Frequency Therapeutics — Hearing Loss Regeneration

Very true. So yesterday it was selling at $54.38 per share?
That was on the 8th, yesterday. I bought 109 more shares ,some at $50.13. I have a total of 200 shares now. I'm going to sit back and watch for now and wait for the upcoming Phase 2a news. Unless it drops under $45.00 in the coming weeks, then I'll probably buy some more.
 
That was on the 8th, yesterday. I bought 109 more shares ,some at $50.13. I have a total of 200 shares now. I'm going to sit back and watch for now and wait for the upcoming Phase 2a news. Unless it drops under $45.00 in the coming weeks, then I'll probably buy some more.
That's great, hopefully it will be successful therapeutically and financially.
 
I don't know why researchers have such a hard time with tinnitus. In my opinion it is caused by hearing loss; period.

Yes you have an occasional person with TMJ or some weird condition, but most of the people on the board have tinnitus from hearing loss. Whether it be hidden hearing loss or shown in the audiogram, they have it.

I honestly believe that if the hair cells and synapses can be restored most will see massive improvements with longer term improvements to follow. The brain would have no reason to ring/roar/screech or hiss if it receives the signals it requires.

Honestly I think after treatment the brain will need time to readjust to seeing the signals it has been previously looking for.

Hopefully these new treatments will prove not to let tinnitus be a death sentence any longer.
There are still unknowns there. I'm really, really hoping this drug reduces tinnitus, but it is baffling that most people with hearing loss don't have tinnitus; the figure I've seen is 30%, and that's just from the first Google result. The two explanations would be that synapse damage is a key difference, or that some brains are just better at dealing with lost input than others. That's assuming the increased gain/stochastic resonance theory is correct. Hopefully either FX-322 or OTO-413 can do the job.
 
ASSUMING... FX-322 works, is safe, is approved, AND...
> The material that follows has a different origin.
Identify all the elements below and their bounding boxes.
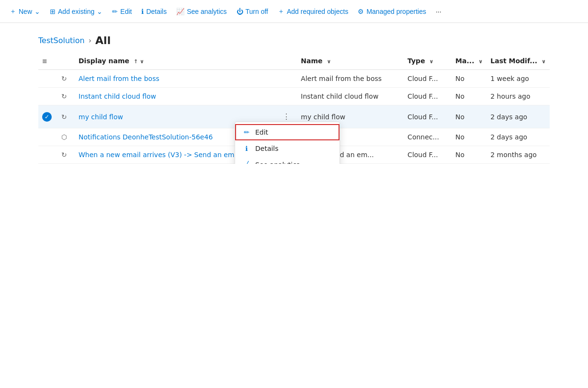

ASSUMING... You invest in FREQ and make a bunch of money...

... you should use your profits to pay for the treatment.

There's just a sweet logic to that. :rolleyes:
 
There are still unknowns there. I'm really, really hoping this drug reduces tinnitus, but it is baffling that most people with hearing loss don't have tinnitus; the figure I've seen is 30%, and that's just from the first Google result. The two explanations would be that synapse damage is a key difference, or that some brains are just better at dealing with lost input than others. That's assuming the increased gain/stochastic resonance theory is correct. Hopefully either FX-322 or OTO-413 can do the job.
Some people have more "predictive brains" than others so the mismatch to expected sound and sound triggers tinnitus in those people with less damage. Dr. Will Sedley talks about that.
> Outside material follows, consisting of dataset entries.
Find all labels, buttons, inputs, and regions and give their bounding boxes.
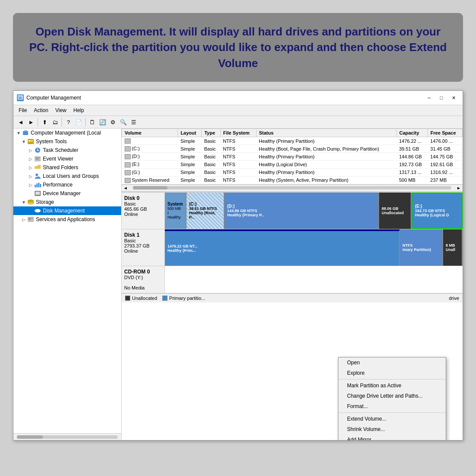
cell-volume: (E:) [122, 161, 178, 168]
title-bar-left: Computer Management [17, 94, 81, 101]
legend-drive-text: drive [449, 296, 459, 301]
partition-disk1-ntfs[interactable]: NTFS imary Partition) [400, 229, 443, 266]
svg-point-24 [28, 202, 34, 205]
sidebar-item-event-viewer[interactable]: ▷ Event Viewer [13, 154, 121, 163]
cell-free: 1316.92 ... [428, 168, 462, 176]
menu-action[interactable]: Action [30, 106, 51, 115]
svg-rect-13 [35, 158, 40, 158]
svg-rect-2 [21, 96, 22, 97]
context-menu-separator [338, 379, 446, 380]
up-button[interactable]: ⬆ [40, 117, 49, 127]
properties-toolbar-button[interactable]: ⚙ [108, 117, 118, 127]
partition-d[interactable]: (D:) 144.86 GB NTFS Healthy (Primary P..… [225, 193, 379, 229]
options-button[interactable]: ☰ [129, 117, 138, 127]
cell-type: Basic [202, 145, 220, 153]
sidebar-item-disk-management[interactable]: Disk Management [13, 206, 121, 215]
cell-type: Basic [202, 176, 220, 184]
menu-help[interactable]: Help [70, 106, 88, 115]
forward-button[interactable]: ► [26, 117, 36, 127]
sidebar-services-label: Services and Applications [36, 216, 95, 222]
expand-system-tools-icon: ▼ [20, 139, 27, 144]
maximize-button[interactable]: □ [436, 93, 447, 102]
menu-view[interactable]: View [52, 106, 70, 115]
expand-icon: ▼ [15, 131, 22, 135]
cell-capacity: 1317.13 ... [396, 168, 428, 176]
partition-c[interactable]: (C:) 39.51 GB NTFS Healthy (Root, P... [187, 193, 225, 229]
disk-1-partitions: 1476.22 GB NT... Healthy (Prim... NTFS i… [165, 229, 463, 266]
sidebar-item-services[interactable]: ▷ Services and Applications [13, 215, 121, 224]
menu-file[interactable]: File [15, 106, 30, 115]
svg-rect-21 [35, 192, 40, 195]
partition-e[interactable]: (E:) 192.73 GB NTFS Healthy (Logical D [412, 193, 463, 229]
context-menu-item-change-drive-letter-and-paths---[interactable]: Change Drive Letter and Paths... [338, 391, 446, 401]
table-row[interactable]: (G:) Simple Basic NTFS Healthy (Primary … [122, 168, 463, 176]
sidebar-local-users-label: Local Users and Groups [43, 173, 99, 179]
sidebar-root[interactable]: ▼ Computer Management (Local [13, 129, 121, 137]
cell-type: Basic [202, 137, 220, 145]
export-button[interactable]: 📄 [74, 117, 84, 127]
col-freespace: Free Space [428, 129, 462, 137]
refresh-button[interactable]: 🔄 [98, 117, 107, 127]
context-menu-item-extend-volume---[interactable]: Extend Volume... [338, 414, 446, 424]
sidebar-item-device-manager[interactable]: Device Manager [13, 189, 121, 198]
window-title: Computer Management [26, 95, 81, 101]
scroll-left-btn[interactable]: ◄ [122, 186, 129, 190]
context-menu-item-format---[interactable]: Format... [338, 401, 446, 412]
sidebar-scrollbar[interactable] [13, 433, 121, 440]
cell-fs: NTFS [220, 161, 256, 168]
table-row[interactable]: (C:) Simple Basic NTFS Healthy (Boot, Pa… [122, 145, 463, 153]
svg-rect-19 [40, 184, 41, 187]
horizontal-scrollbar[interactable]: ◄ ► [122, 184, 463, 191]
show-hide-tree[interactable]: 🗂 [50, 117, 60, 127]
close-button[interactable]: ✕ [448, 93, 459, 102]
table-row[interactable]: Simple Basic NTFS Healthy (Primary Parti… [122, 137, 463, 145]
context-menu-item-shrink-volume---[interactable]: Shrink Volume... [338, 424, 446, 434]
sidebar-event-viewer-label: Event Viewer [43, 156, 73, 162]
new-window-button[interactable]: 🗒 [87, 117, 97, 127]
volume-table-wrapper: Volume Layout Type File System Status Ca… [122, 129, 463, 184]
sidebar-item-shared-folders[interactable]: ▷ Shared Folders [13, 163, 121, 172]
context-menu-item-open[interactable]: Open [338, 357, 446, 368]
sidebar-item-performance[interactable]: ▷ Performance [13, 180, 121, 189]
cell-volume [122, 137, 178, 145]
cell-status: Healthy (Logical Drive) [256, 161, 396, 168]
svg-rect-16 [35, 185, 36, 187]
search-button[interactable]: 🔍 [119, 117, 128, 127]
svg-rect-14 [35, 159, 39, 160]
cell-free: 237 MB [428, 176, 462, 184]
sidebar-item-task-scheduler[interactable]: ▷ Task Scheduler [13, 146, 121, 154]
expand-storage-icon: ▼ [20, 200, 27, 205]
table-row[interactable]: (D:) Simple Basic NTFS Healthy (Primary … [122, 153, 463, 161]
cell-layout: Simple [178, 145, 202, 153]
disk-1-row: Disk 1Basic2793.37 GBOnline 1476.22 GB N… [122, 229, 463, 266]
help-toolbar-button[interactable]: ? [64, 117, 73, 127]
context-menu-item-explore[interactable]: Explore [338, 368, 446, 378]
partition-unallocated-0[interactable]: 88.06 GB Unallocated [379, 193, 412, 229]
cell-status: Healthy (Primary Partition) [256, 137, 396, 145]
context-menu-item-mark-partition-as-active[interactable]: Mark Partition as Active [338, 380, 446, 391]
partition-system[interactable]: System 500 MB I Healthy [165, 193, 187, 229]
context-menu-item-add-mirror---[interactable]: Add Mirror... [338, 434, 446, 440]
disk-0-label: Disk 0Basic465.66 GBOnline [122, 193, 165, 229]
svg-rect-1 [19, 96, 20, 97]
sidebar-item-system-tools[interactable]: ▼ System Tools [13, 137, 121, 146]
cell-type: Basic [202, 153, 220, 161]
partition-disk1-main[interactable]: 1476.22 GB NT... Healthy (Prim... [165, 229, 400, 266]
expand-local-users-icon: ▷ [27, 174, 34, 179]
table-row[interactable]: (E:) Simple Basic NTFS Healthy (Logical … [122, 161, 463, 168]
cell-fs: NTFS [220, 176, 256, 184]
minimize-button[interactable]: ─ [424, 93, 435, 102]
cell-free: 144.75 GB [428, 153, 462, 161]
sidebar-scroll-thumb [17, 435, 43, 439]
scroll-right-btn[interactable]: ► [455, 186, 463, 190]
title-bar-controls: ─ □ ✕ [424, 93, 459, 102]
cell-status: Healthy (System, Active, Primary Partiti… [256, 176, 396, 184]
partition-disk1-unalloc[interactable]: 8 MB Unall [443, 229, 463, 266]
scroll-track [133, 186, 451, 190]
col-status: Status [256, 129, 396, 137]
sidebar-item-local-users[interactable]: ▷ Local Users and Groups [13, 172, 121, 180]
back-button[interactable]: ◄ [16, 117, 26, 127]
svg-rect-3 [23, 131, 28, 135]
table-row[interactable]: System Reserved Simple Basic NTFS Health… [122, 176, 463, 184]
sidebar-item-storage[interactable]: ▼ Storage [13, 198, 121, 206]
Similarly, not everyone who loses a limb gets "phantom limb" but restoring the input in those that do (with mirror therapy) helps the brain receive the lost input.
 
Some people have more "predictive brains" than others so the mismatch to expected sound and sound triggers tinnitus in those people with less damage. Dr. Will Sedley talks about that.

Similarly, not everyone who losses a limb gets "phantom limb" but restoring the input in those that do (with mirror therapy) helps the brain receive the lost input.
Interesting. The phantom limb syndrome is actually experienced by a vast majority of amputees however; it's like 90%. But there are a lot more nerve cells being lost with an amputation than with hearing loss, so maybe that makes sense. I do have a feeling that one of these drugs is going to work for some people, just worth acknowledging the fact. Personally I feel that chronic inflammation is also a key player.
 
Interesting. The phantom limb syndrome is actually experienced by a vast majority of amputees however; it's like 90%. But there are a lot more nerve cells being lost with an amputation than with hearing loss, so maybe that makes sense. I do have a feeling that one of these drugs is going to work for some people, just worth acknowledging the fact. Personally I feel that chronic inflammation is also a key player.
I think chronic neuroinflammation is part of the reactive/severity puzzle for sure. And in some cases, it may be most of the picture, especially when there is less structural damage.
 
How I have put this all together in my mind, simplified (I am going to go ahead and anthropomorphize the brain for ease of explaining):

You have two basic neurotransmitters at play here (others are involved but these are the main ones): GABA and Glutamate.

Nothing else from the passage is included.